- Task to complete -
Return the full set of entries below exactly, leaving every image out.

Data excerpts
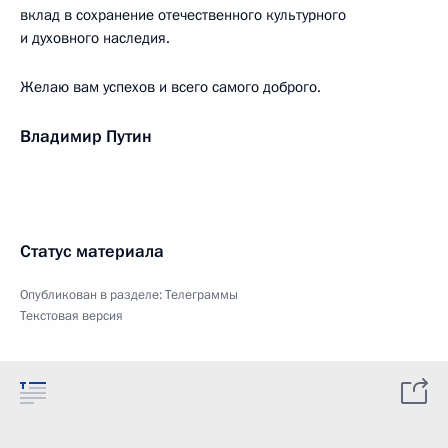
вклад в сохранение отечественного культурного
и духовного наследия.
Желаю вам успехов и всего самого доброго.
Владимир Путин
Статус материала
Опубликован в разделе:
Телеграммы
Текстовая версия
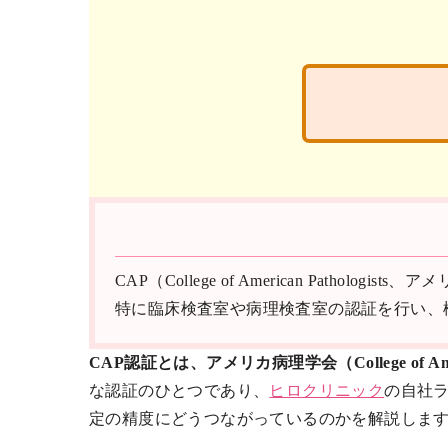
CAP（College of American Pa
特に臨床検査室や病理検査室の認証を行い、
CAP認証とは、アメリカ病理学会（College of A
な認証のひとつであり、
ヒロクリニック
の自社ラ
定の精度にどうつながっているのかを解説しま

- Answer area -
вклад в сохранение отечественного культурного
и духовного наследия.
Желаю вам успехов и всего самого доброго.
Владимир Путин
Статус материала
Опубликован в разделе:
Телеграммы
Текстовая версия
CAP（College of American Pa
特に臨床検査室や病理検査室の認証を行い、
CAP認証とは、アメリカ病理学会（College of A
な認証のひとつであり、
ヒロクリニック
の自社ラ
定の精度にどうつながっているのかを解説しま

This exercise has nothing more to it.